Israel passes death penalty law for Palestinians convicted of lethal attacks against Israelis
The law, which was long lobbied for by Israel’s far right, quickly drew a legal challenge
The Israeli parliament passed a law on Monday mandating the death penalty for West Bank Palestinians convicted of carrying out deadly attacks against Israelis.
The law, approved by the Knesset in a vote of 62–48 following nearly 12 hours of debate, marks a victory for Israel’s far-right after a years-long push to increase penalties for Palestinians convicted of lethal attacks. Israeli Prime Minister Benjamin Netanyahu voted for the measure.
“This is a day of justice for the victims and a day of deterrence for our enemies. No more revolving door for terrorists, but a clear decision. Whoever chooses terrorism chooses death,” far-right national security minister Itamar Ben-Gvir said.
The legislation has drawn widespread opposition from critics in Israel and abroad, including Israeli justice officials, progressive Jewish groups and several European governments.
In a joint statement published on 29 March, the foreign ministers of Germany, France, Italy and the United Kingdom said they were “deeply concerned” the bill would “significantly expand the possibilities to impose the death penalty in Israel” and warned of its “de facto discriminatory character”.
“The adoption of this bill would risk undermining Israel’s commitments with regards to democratic principles,” they said, adding: “The death penalty is an inhumane and degrading form of punishment without any deterring effect… The rejection of the death penalty is a fundamental value that unites us.”
They urged Israeli lawmakers to abandon the legislation.
The UK’s Progressive Jewish movement also condemned the move. Movement for Progressive Judaism said in a statement it opposed the Knesset’s passage of the law, warning it represented a dangerous escalation in the use of state power.
“This is not a serious security measure. It is a dangerous act of political extremism,” the group said.
“A state does not become stronger by giving itself greater power to kill. It becomes weaker when it abandons restraint, equality before the law and the moral seriousness that justice demands.”
The statement added that the law appeared “designed to apply overwhelmingly to Palestinians tried in military courts”, warning: “That is not justice. It is discrimination written into law.”
Critics also warned the measure could inflame tensions rather than deter violence.
“Israeli security experts have repeatedly warned that measures like this do not deter violence,” the statement continued. “They risk inflaming it, increasing danger to hostages, deepening hatred, and further corroding Israel’s democratic foundations.”
Minutes after the legislation’s passage, the Association for Civil Rights in Israel said it had petitioned the country’s highest court to strike down the law, calling it “discriminatory by design.” The current right-wing government has sought to weaken the court’s authority.

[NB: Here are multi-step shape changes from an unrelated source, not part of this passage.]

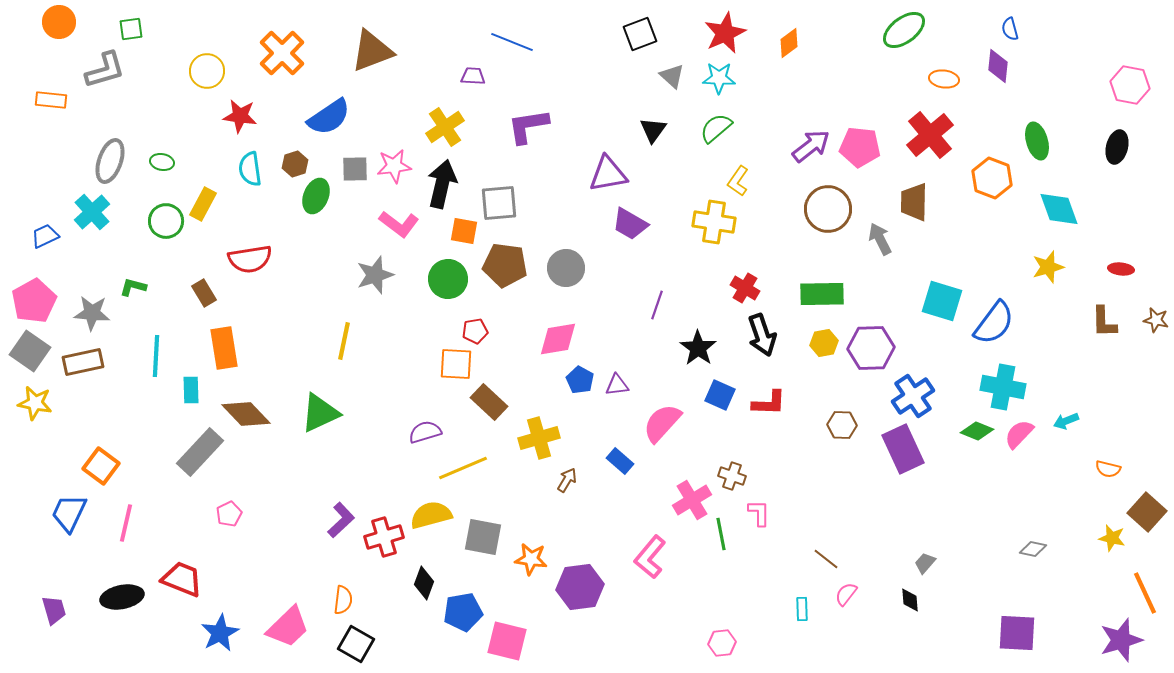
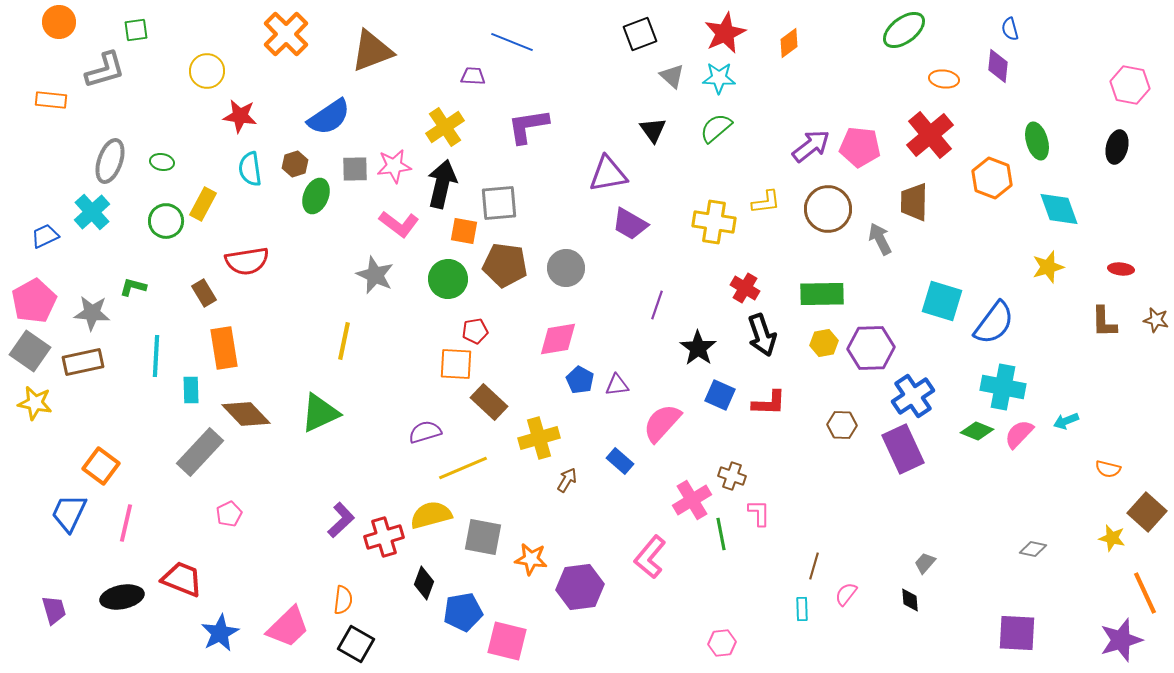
green square at (131, 29): moved 5 px right, 1 px down
orange cross at (282, 53): moved 4 px right, 19 px up
black triangle at (653, 130): rotated 12 degrees counterclockwise
yellow L-shape at (738, 181): moved 28 px right, 21 px down; rotated 132 degrees counterclockwise
red semicircle at (250, 259): moved 3 px left, 2 px down
gray star at (375, 275): rotated 30 degrees counterclockwise
brown line at (826, 559): moved 12 px left, 7 px down; rotated 68 degrees clockwise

The law does not explicitly state it applies only to Palestinians, but mandates death by hanging as the default punishment for non-Israelis convicted in military courts of deadly nationalist attacks. Only West Bank Palestinians are tried in such courts.

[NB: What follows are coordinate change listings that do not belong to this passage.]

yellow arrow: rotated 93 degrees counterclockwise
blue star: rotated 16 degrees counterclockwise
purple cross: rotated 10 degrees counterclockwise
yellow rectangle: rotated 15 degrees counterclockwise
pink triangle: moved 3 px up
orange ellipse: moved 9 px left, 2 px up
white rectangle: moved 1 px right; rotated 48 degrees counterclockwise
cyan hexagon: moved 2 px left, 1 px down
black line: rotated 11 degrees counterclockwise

Judges may impose life imprisonment under unspecified “special circumstances”, but the death penalty would otherwise be mandatory.
A separate provision allows courts to impose the death sentence on Israeli citizens tried in civilian courts, but only in cases involving attempts to “negate the existence of the State of Israel” – a threshold experts say would likely exclude Jewish extremists.
The law will not apply retroactively to militants held over the 7 October 2023 attacks, who are the subject of separate legislation.
Opponents say the measure risks further fuelling accusations that Israel operates a discriminatory legal system.
Mickey Gitzin, acting CEO of the New Israel Fund, said the law “strikes at the core of liberal democracy”.
“Make no mistake: this is a death-penalty law for Arabs alone. Its message is unmistakable – Jewish lives matter, Arab lives are cheap,” he said.
Rabbi Jill Jacobs, CEO of T’ruah: The Rabbinic Call for Human Rights, described the legislation as a “sign of Israel’s dangerous slide into violent populism”.
“This legislation moves Israel away from justice rooted in dignity, restraint, and equality, and toward a politics of vengeance that endangers lives and erodes the moral foundations of the state,” she said.